Material to process:
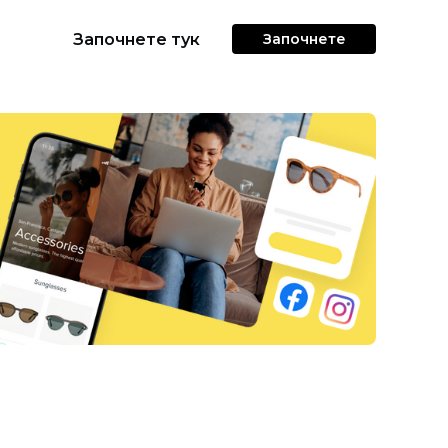
Започнете тук
Започнете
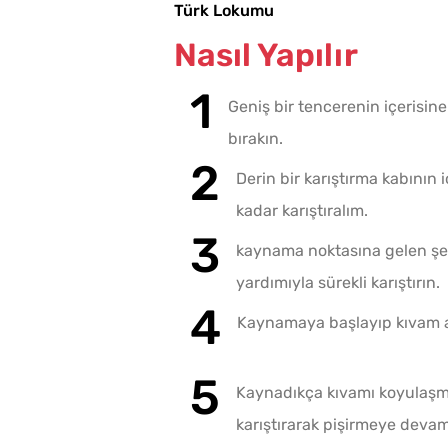
Türk Lokumu
Nasıl Yapılır
Geniş bir tencerenin içerisin
bırakın.
Derin bir karıştırma kabının 
kadar karıştıralım.
kaynama noktasına gelen şerb
yardımıyla sürekli karıştırın.
Kaynamaya başlayıp kıvam al
Kaynadıkça kıvamı koyulaşm
karıştırarak pişirmeye devam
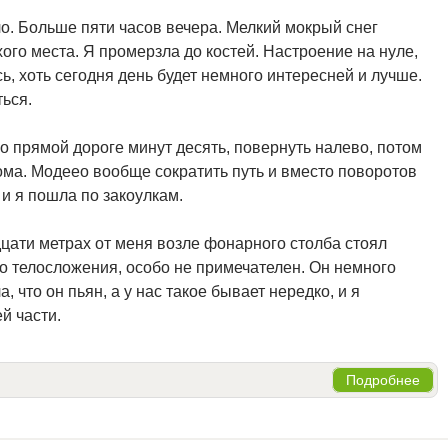
о. Больше пяти часов вечера. Мелкий мокрый снег
хого места. Я промерзла до костей. Настроение на нуле,
ь, хоть сегодня день будет немного интересней и лучше.
ься.
о прямой дороге минут десять, повернуть налево, потом
дома. Модеео вообще сократить путь и вместо поворотов
 и я пошла по закоулкам.
дцати метрах от меня возле фонарного столба стоял
го телосложения, особо не примечателен. Он немного
, что он пьян, а у нас такое бывает нередко, и я
й части.
Подробнее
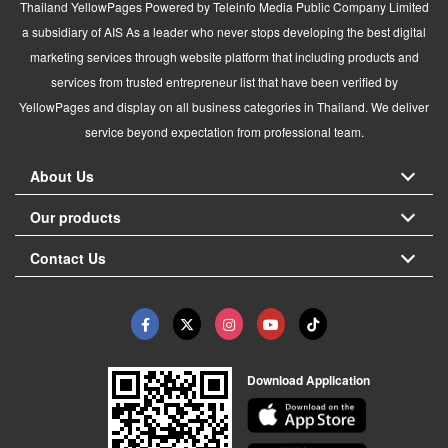
Thailand YellowPages Powered by Teleinfo Media Public Company Limited
a subsidiary of AIS As a leader who never stops developing the best digital
marketing services through website platform that including products and
services from trusted entrepreneur list that have been verified by
YellowPages and display on all business categories in Thailand. We deliver
service beyond expectation from professional team.
About Us
Our products
Contact Us
Download Application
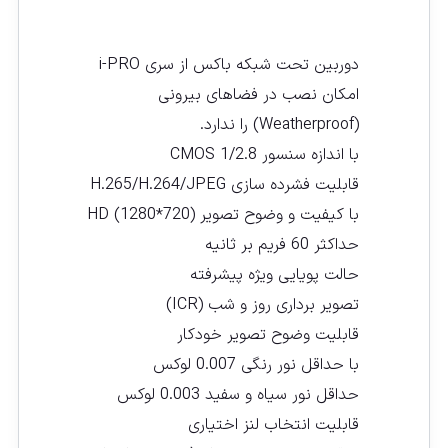
دوربین تحت شبکه باکس از سری i-PRO
امکان نصب در فضاهای بیرونی
(Weatherproof) را ندارد.
با اندازه سنسور CMOS 1/2.8
قابلیت فشرده سازی H.265/H.264/JPEG
با کیفیت و وضوح تصویر (HD (1280*720
حداکثر 60 فریم بر ثانیه
حالت پویایی ویژه پیشرفته
تصویر برداری روز و شب (ICR)
قابلیت وضوح تصویر خودکار
با حداقل نور رنگی 0.007 لوکس
حداقل نور سیاه و سفید 0.003 لوکس
قابلیت انتخاب لنز اختیاری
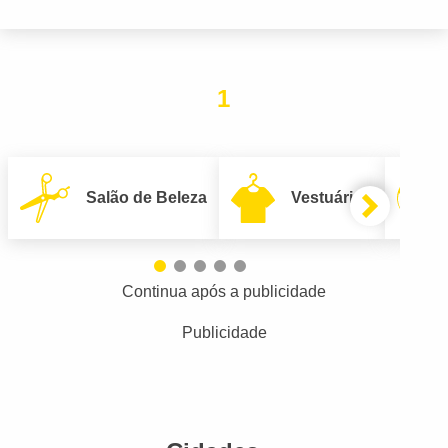
1
Salão de Beleza
Vestuário
Continua após a publicidade
Publicidade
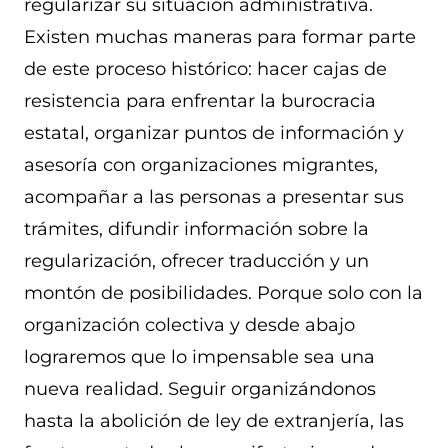
regularizar su situación administrativa.
Existen muchas maneras para formar parte
de este proceso histórico: hacer cajas de
resistencia para enfrentar la burocracia
estatal, organizar puntos de información y
asesoría con organizaciones migrantes,
acompañar a las personas a presentar sus
trámites, difundir información sobre la
regularización, ofrecer traducción y un
montón de posibilidades. Porque solo con la
organización colectiva y desde abajo
lograremos que lo impensable sea una
nueva realidad. Seguir organizándonos
hasta la abolición de ley de extranjería, las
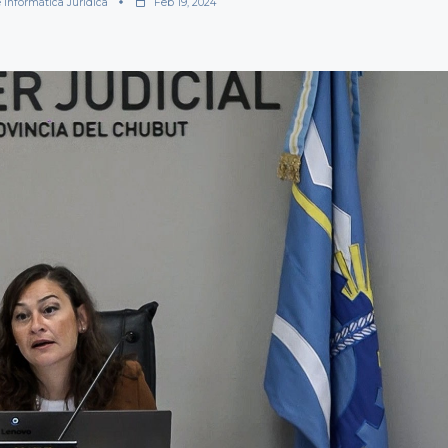
 Informática Jurídica
Feb 19, 2024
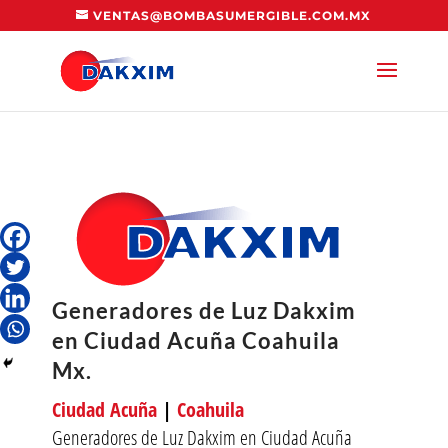
VENTAS@BOMBASUMERGIBLE.COM.MX
Generadores de Luz Dakxim
en Ciudad Acuña Coahuila
Mx.
Ciudad Acuña
|
Coahuila
Generadores de Luz Dakxim en Ciudad Acuña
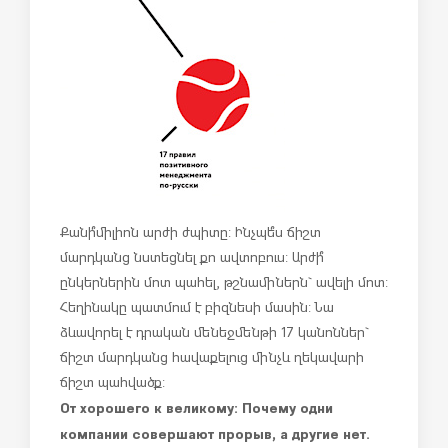
Քանի՞ միլիոն արժի ժպիտը: Ինչպե՞ս ճիշտ
մարդկանց նստեցնել քո ավտոբուս: Արժի՞
ընկերներին մոտ պահել, թշնամիներն` ավելի մոտ:
Հեղինակը պատմում է բիզնեսի մասին: Նա
ձևավորել է դրական մենեջմենթի 17 կանոններ`
ճիշտ մարդկանց հավաքելուց մինչև ղեկավարի
ճիշտ պահվածք:
От хорошего к великому: Почему одни
компании совершают прорыв, а другие нет.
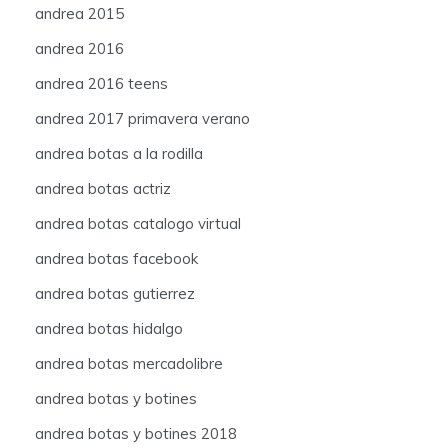
andrea 2015
andrea 2016
andrea 2016 teens
andrea 2017 primavera verano
andrea botas a la rodilla
andrea botas actriz
andrea botas catalogo virtual
andrea botas facebook
andrea botas gutierrez
andrea botas hidalgo
andrea botas mercadolibre
andrea botas y botines
andrea botas y botines 2018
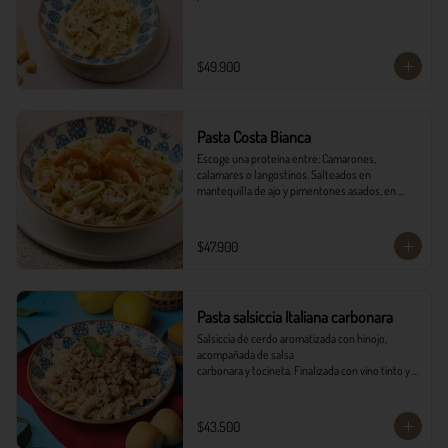
$49.900
Pasta Costa Bianca
Escoge una proteína entre: Camarones, 
calamares o langostinos. Salteados en 
mantequilla de ajo y pimentones asados, en 
salsa alfredo y vino blanco.
$47.900
Pasta salsiccia Italiana carbonara
Salsiccia de cerdo aromatizada con hinojo, 
acompañada de salsa

carbonara y tocineta. Finalizada con vino tinto y 
queso parmesano con

pancitos il forno.
$43.500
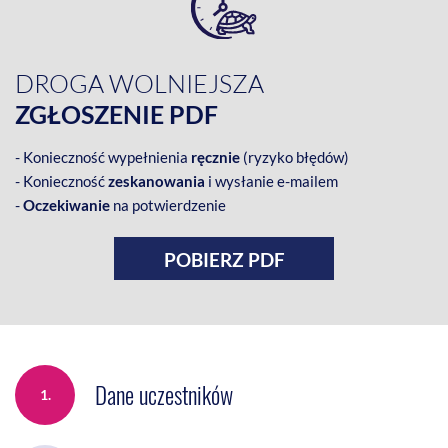
DROGA WOLNIEJSZA
ZGŁOSZENIE PDF
- Konieczność wypełnienia
ręcznie
(ryzyko błędów)
- Konieczność
zeskanowania
i wysłanie e-mailem
-
Oczekiwanie
na potwierdzenie
POBIERZ PDF
Dane uczestników
1.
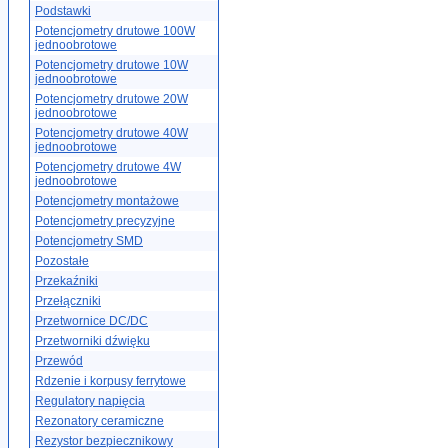
Podstawki
Potencjometry drutowe 100W
jednoobrotowe
Potencjometry drutowe 10W
jednoobrotowe
Potencjometry drutowe 20W
jednoobrotowe
Potencjometry drutowe 40W
jednoobrotowe
Potencjometry drutowe 4W
jednoobrotowe
Potencjometry montażowe
Potencjometry precyzyjne
Potencjometry SMD
Pozostałe
Przekaźniki
Przełączniki
Przetwornice DC/DC
Przetworniki dźwięku
Przewód
Rdzenie i korpusy ferrytowe
Regulatory napięcia
Rezonatory ceramiczne
Rezystor bezpiecznikowy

What to do:
Repeat exactly and only the lines from the start of the data above through the line that holds "о. Больше пяти", inclusive. Pictures do not belong in the copy.

Written response:
Започнете тук
Започнете
Türk Lokumu
Nasıl Yapılır
Geniş bir tencerenin içerisin
bırakın.
Derin bir karıştırma kabının 
kadar karıştıralım.
kaynama noktasına gelen şerb
yardımıyla sürekli karıştırın.
Kaynamaya başlayıp kıvam al
Kaynadıkça kıvamı koyulaşm
karıştırarak pişirmeye devam
о. Больше пяти часов вечера. Мелкий мокрый снег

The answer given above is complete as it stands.